What you have to do
Where does the word "Alarm" show up in the records? Copy every line that holds it.

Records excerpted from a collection
Segment Open
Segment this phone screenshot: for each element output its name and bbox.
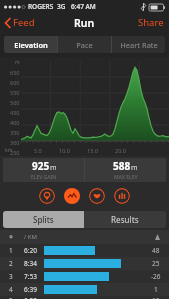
staticText: 2 xyxy=(9,259,13,268)
staticText: 6:39 xyxy=(24,285,44,294)
button[interactable]: Heart Rate xyxy=(112,36,165,53)
button[interactable]: Results xyxy=(84,211,166,228)
staticText: Results xyxy=(111,214,139,225)
button[interactable]: 588 xyxy=(85,158,166,182)
staticText: 4 xyxy=(9,285,13,294)
button[interactable]: Stats xyxy=(114,188,130,204)
staticText: 500 xyxy=(10,99,20,106)
button[interactable]: 1 xyxy=(0,244,169,257)
staticText: 3 xyxy=(9,272,13,281)
button[interactable]: 5 xyxy=(0,296,169,299)
staticText: 8:34 xyxy=(24,259,44,268)
staticText: Heart Rate xyxy=(120,40,158,50)
staticText: 6:47 AM xyxy=(71,2,96,11)
staticText: Run xyxy=(74,16,95,30)
staticText: km xyxy=(5,147,13,154)
button[interactable]: Splits xyxy=(3,211,84,228)
staticText: 300 xyxy=(10,139,20,146)
staticText: 350 xyxy=(10,129,20,136)
button[interactable]: Pace xyxy=(58,36,111,53)
staticText: 588 xyxy=(113,159,131,173)
staticText: 10.0 xyxy=(59,147,70,154)
staticText: 6:50 xyxy=(24,296,44,299)
staticText: 48 xyxy=(152,246,160,255)
staticText: 1 xyxy=(154,285,158,294)
button[interactable]: 925 xyxy=(3,158,84,182)
staticText: m xyxy=(50,163,57,173)
button[interactable]: 3 xyxy=(0,270,169,283)
staticText: 25 xyxy=(152,259,160,268)
staticText: 5 xyxy=(9,296,13,299)
staticText: Splits xyxy=(33,214,54,225)
button[interactable]: Heart rate xyxy=(89,188,105,204)
button[interactable]: Elevation xyxy=(64,188,80,204)
staticText: 400 xyxy=(10,119,20,126)
staticText: 650 xyxy=(10,69,20,76)
staticText: 250 xyxy=(10,149,20,156)
button[interactable]: 2 xyxy=(0,257,169,270)
staticText: 5.0 xyxy=(34,147,42,154)
staticText: m xyxy=(131,163,138,173)
staticText: Elevation xyxy=(14,40,48,50)
button[interactable]: Feed xyxy=(3,14,37,31)
staticText: -26 xyxy=(151,272,161,281)
staticText: m xyxy=(15,59,20,66)
button[interactable]: Elevation xyxy=(4,36,57,53)
staticText: Pace xyxy=(76,40,93,50)
button[interactable]: Location xyxy=(39,188,55,204)
button[interactable]: Share xyxy=(133,13,169,32)
staticText: / KM xyxy=(24,233,37,241)
staticText: MAX ELEV xyxy=(114,174,138,181)
staticText: 550 xyxy=(10,89,20,96)
staticText: 7:53 xyxy=(24,272,44,281)
staticText: ROGERS xyxy=(28,2,54,11)
staticText: 450 xyxy=(10,109,20,116)
staticText: 15.0 xyxy=(87,147,98,154)
staticText: 6:20 xyxy=(24,246,44,255)
staticText: 3G xyxy=(57,2,66,11)
staticText: 12 xyxy=(152,296,160,299)
staticText: 925 xyxy=(32,159,50,173)
staticText: 600 xyxy=(10,79,20,86)
staticText: 20.0 xyxy=(115,147,126,154)
button[interactable]: 4 xyxy=(0,283,169,296)
staticText: Feed xyxy=(13,16,35,29)
staticText: 1 xyxy=(9,246,13,255)
staticText: ELEV GAIN xyxy=(31,174,57,181)
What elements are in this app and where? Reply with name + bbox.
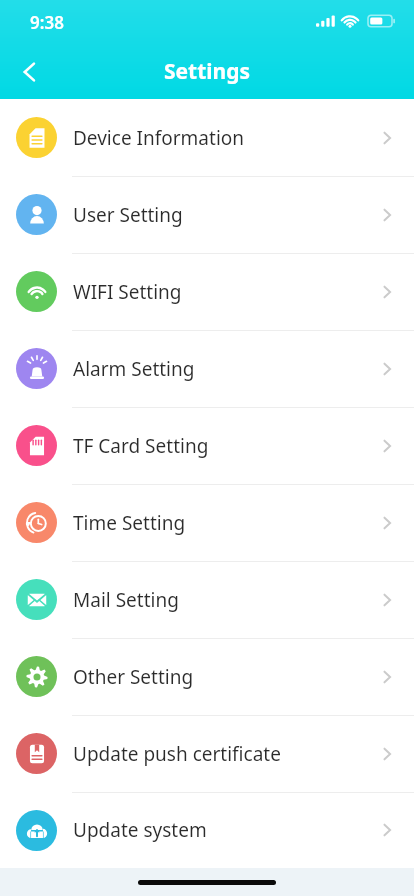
button[interactable]: Back	[8, 50, 52, 94]
staticText: Device Information	[73, 125, 245, 151]
button[interactable]: Update push certificate	[0, 715, 414, 792]
staticText: Update push certificate	[73, 741, 281, 767]
staticText: Other Setting	[73, 664, 194, 690]
button[interactable]: Other Setting	[0, 638, 414, 715]
button[interactable]: TF Card Setting	[0, 407, 414, 484]
staticText: Time Setting	[73, 510, 186, 536]
button[interactable]: Time Setting	[0, 484, 414, 561]
button[interactable]: Update system	[0, 792, 414, 868]
staticText: Update system	[73, 817, 207, 843]
button[interactable]: Alarm Setting	[0, 330, 414, 407]
staticText: Mail Setting	[73, 587, 179, 613]
button[interactable]: WIFI Setting	[0, 253, 414, 330]
staticText: TF Card Setting	[73, 433, 209, 459]
staticText: User Setting	[73, 202, 183, 228]
button[interactable]: Device Information	[0, 99, 414, 176]
staticText: WIFI Setting	[73, 279, 182, 305]
button[interactable]: Mail Setting	[0, 561, 414, 638]
button[interactable]: User Setting	[0, 176, 414, 253]
staticText: 9:38	[30, 11, 64, 34]
staticText: Settings	[164, 57, 251, 86]
staticText: Alarm Setting	[73, 356, 195, 382]
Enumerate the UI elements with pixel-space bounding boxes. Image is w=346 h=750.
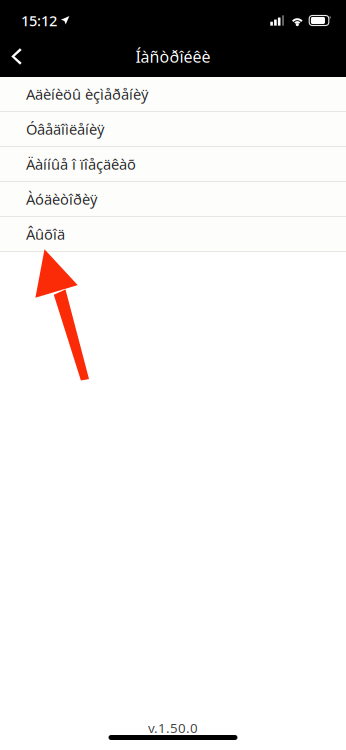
staticText: 15:12 [21,11,57,30]
button[interactable]: Àóäèòîðèÿ [0,182,346,217]
staticText: Âûõîä [26,224,65,244]
staticText: Íàñòðîéêè [136,46,210,67]
staticText: Óâåäîìëåíèÿ [26,119,104,139]
staticText: Àóäèòîðèÿ [26,189,97,209]
button[interactable]: Aäèíèöû èçìåðåíèÿ [0,77,346,112]
staticText: Äàííûå î ïîåçäêàõ [26,154,136,174]
button[interactable]: Back [0,36,33,77]
staticText: v.1.50.0 [148,719,198,737]
button[interactable]: Âûõîä [0,217,346,252]
button[interactable]: Óâåäîìëåíèÿ [0,112,346,147]
staticText: Aäèíèöû èçìåðåíèÿ [26,84,148,104]
button[interactable]: Äàííûå î ïîåçäêàõ [0,147,346,182]
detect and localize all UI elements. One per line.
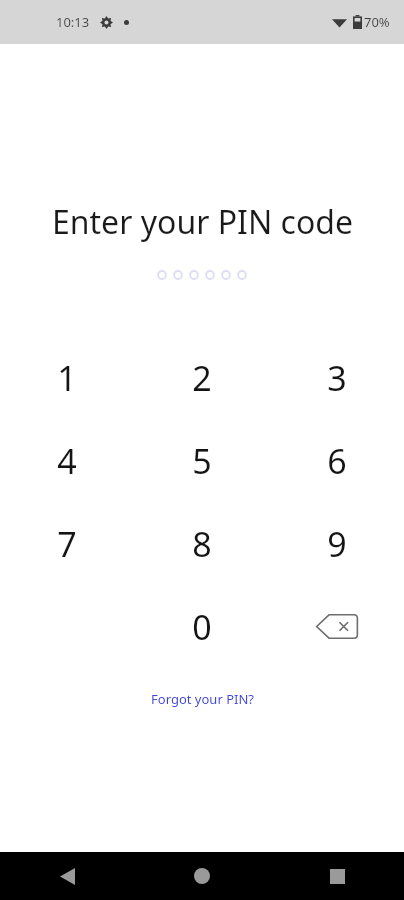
button[interactable]: 7 — [0, 502, 134, 585]
staticText: 6 — [327, 438, 347, 484]
staticText: 3 — [327, 355, 347, 401]
staticText: Forgot your PIN? — [151, 690, 254, 708]
button[interactable]: 3 — [269, 336, 404, 419]
button[interactable]: Backspace — [269, 585, 404, 668]
button[interactable]: 8 — [134, 502, 269, 585]
button[interactable]: Back — [0, 852, 134, 900]
button[interactable]: 6 — [269, 419, 404, 502]
staticText: 70% — [364, 13, 390, 31]
button[interactable]: 1 — [0, 336, 134, 419]
button[interactable]: Recent apps — [270, 852, 404, 900]
staticText: 2 — [192, 355, 212, 401]
staticText: 8 — [192, 521, 212, 567]
button[interactable]: 2 — [134, 336, 269, 419]
button[interactable]: 4 — [0, 419, 134, 502]
button[interactable]: 0 — [134, 585, 269, 668]
staticText: Enter your PIN code — [52, 200, 353, 244]
staticText: 0 — [192, 604, 212, 650]
staticText: 9 — [327, 521, 347, 567]
staticText: 10:13 — [56, 13, 90, 31]
button[interactable]: 5 — [134, 419, 269, 502]
staticText: 4 — [57, 438, 77, 484]
button[interactable]: 9 — [269, 502, 404, 585]
staticText: 5 — [192, 438, 212, 484]
button[interactable]: Forgot your PIN? — [151, 690, 254, 708]
staticText: 7 — [57, 521, 77, 567]
button[interactable]: Home — [135, 852, 269, 900]
staticText: 1 — [57, 355, 77, 401]
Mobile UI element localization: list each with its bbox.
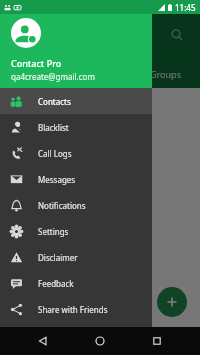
- staticText: Settings: [38, 226, 69, 237]
- staticText: Feedback: [38, 278, 74, 289]
- button[interactable]: Share with Friends: [0, 296, 152, 322]
- button[interactable]: Call Logs: [0, 140, 152, 166]
- button[interactable]: Messages: [0, 166, 152, 192]
- button[interactable]: Recents: [143, 327, 171, 355]
- button[interactable]: Settings: [0, 218, 152, 244]
- staticText: Disclaimer: [38, 252, 78, 263]
- staticText: Call Logs: [38, 148, 72, 159]
- staticText: Blacklist: [38, 122, 69, 133]
- button[interactable]: Blacklist: [0, 114, 152, 140]
- button[interactable]: Add contact: [157, 287, 187, 317]
- button[interactable]: Contacts: [0, 88, 152, 114]
- button[interactable]: Home: [86, 327, 114, 355]
- staticText: qa4create@gmail.com: [11, 71, 95, 82]
- staticText: Notifications: [38, 200, 86, 211]
- staticText: Share with Friends: [38, 304, 108, 315]
- staticText: Groups: [150, 68, 181, 80]
- staticText: Contacts: [38, 96, 71, 107]
- button[interactable]: Search: [166, 24, 188, 46]
- button[interactable]: Feedback: [0, 270, 152, 296]
- button[interactable]: Notifications: [0, 192, 152, 218]
- button[interactable]: Disclaimer: [0, 244, 152, 270]
- button[interactable]: Back: [29, 327, 57, 355]
- staticText: Contact Pro: [11, 57, 62, 69]
- staticText: Messages: [38, 174, 76, 185]
- staticText: 11:45: [175, 2, 196, 13]
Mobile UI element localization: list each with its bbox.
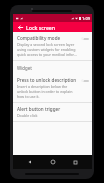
staticText: Lock screen <box>26 24 56 31</box>
button[interactable]: Press to unlock description <box>13 74 92 102</box>
button[interactable]: Toggle Compatibility mode <box>81 36 89 41</box>
button[interactable]: Compatibility mode <box>13 32 92 60</box>
staticText: Alert button trigger <box>17 106 61 112</box>
button[interactable]: Alert button trigger <box>13 103 92 121</box>
button[interactable]: Home <box>47 156 59 168</box>
staticText: Insert a description below the unlock bu… <box>17 84 79 99</box>
button[interactable]: Back <box>24 156 36 168</box>
staticText: Double click <box>17 113 38 118</box>
staticText: Compatibility mode <box>17 35 61 41</box>
button[interactable]: Back <box>16 23 24 31</box>
button[interactable]: Recents <box>69 156 81 168</box>
staticText: Press to unlock description <box>17 77 77 83</box>
staticText: Display a second lock screen layer using… <box>17 42 79 57</box>
staticText: 1:09 <box>82 16 90 21</box>
button[interactable]: Toggle Press to unlock description <box>81 78 89 83</box>
staticText: Widget <box>17 65 32 71</box>
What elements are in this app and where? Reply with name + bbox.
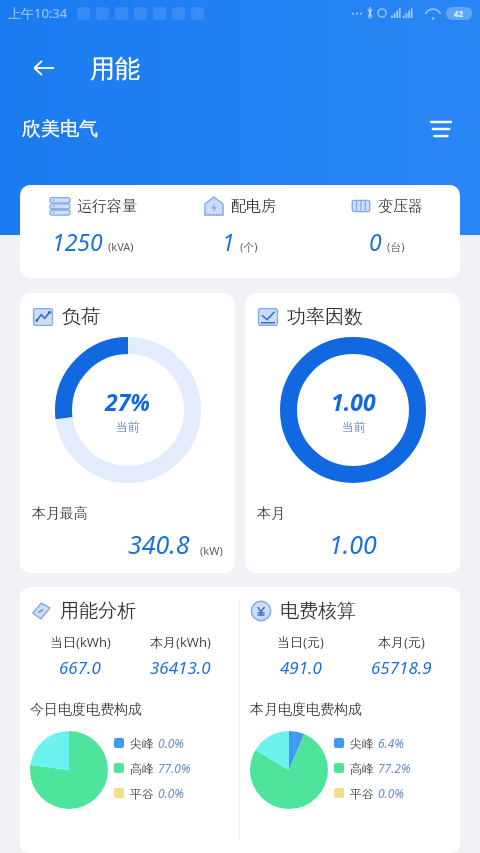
staticText: 667.0 [59, 656, 101, 679]
staticText: 电费核算 [280, 599, 356, 623]
staticText: 当日(kWh) [50, 633, 111, 651]
staticText: (kW) [200, 543, 223, 558]
staticText: 本月 [257, 505, 285, 523]
staticText: 当前 [342, 419, 366, 434]
staticText: 1.00 [329, 527, 377, 561]
staticText: 本月(元) [378, 633, 425, 651]
staticText: 高峰 [130, 761, 154, 776]
staticText: 27% [105, 386, 151, 417]
staticText: 运行容量 [77, 197, 137, 216]
button[interactable]: Menu [424, 112, 458, 146]
staticText: 0.0% [158, 735, 184, 751]
staticText: 340.8 [128, 527, 190, 561]
staticText: 65718.9 [371, 656, 432, 679]
staticText: 0 [369, 226, 382, 257]
staticText: 上午10:34 [8, 4, 68, 22]
staticText: (kVA) [108, 239, 134, 254]
staticText: 本月(kWh) [150, 633, 211, 651]
staticText: 负荷 [62, 305, 100, 329]
staticText: 0.0% [378, 785, 404, 801]
button[interactable]: 运行容量 [20, 185, 460, 278]
staticText: 用能 [90, 53, 140, 84]
staticText: (个) [240, 239, 258, 254]
staticText: 欣美电气 [22, 117, 98, 141]
staticText: 本月最高 [32, 505, 88, 523]
staticText: 变压器 [378, 197, 423, 216]
staticText: (台) [387, 239, 405, 254]
staticText: 本月电度电费构成 [250, 701, 362, 719]
button[interactable]: 功率因数 [245, 293, 460, 573]
staticText: 6.4% [378, 735, 404, 751]
staticText: 1 [222, 226, 235, 257]
staticText: 42 [454, 8, 464, 19]
staticText: 尖峰 [130, 736, 154, 751]
button[interactable]: Back [22, 46, 66, 90]
staticText: 尖峰 [350, 736, 374, 751]
staticText: 1250 [52, 226, 103, 257]
staticText: 今日电度电费构成 [30, 701, 142, 719]
staticText: 高峰 [350, 761, 374, 776]
staticText: 77.0% [158, 760, 191, 776]
staticText: 配电房 [231, 197, 276, 216]
staticText: 平谷 [130, 786, 154, 801]
staticText: 77.2% [378, 760, 411, 776]
staticText: 当前 [116, 419, 140, 434]
staticText: 功率因数 [287, 305, 363, 329]
button[interactable]: 负荷 [20, 293, 235, 573]
staticText: 平谷 [350, 786, 374, 801]
staticText: 1.00 [331, 386, 376, 417]
staticText: 0.0% [158, 785, 184, 801]
staticText: 36413.0 [150, 656, 211, 679]
staticText: 当日(元) [277, 633, 324, 651]
staticText: 491.0 [280, 656, 322, 679]
staticText: 用能分析 [60, 599, 136, 623]
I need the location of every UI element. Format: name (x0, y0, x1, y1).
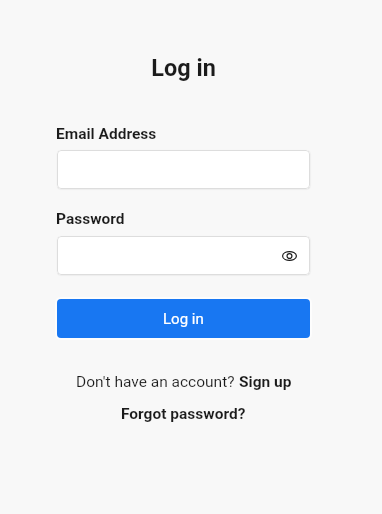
Segment Closed
Task response
button[interactable]: Alarm Setting	[0, 330, 414, 407]
staticText: Alarm Setting	[73, 356, 195, 382]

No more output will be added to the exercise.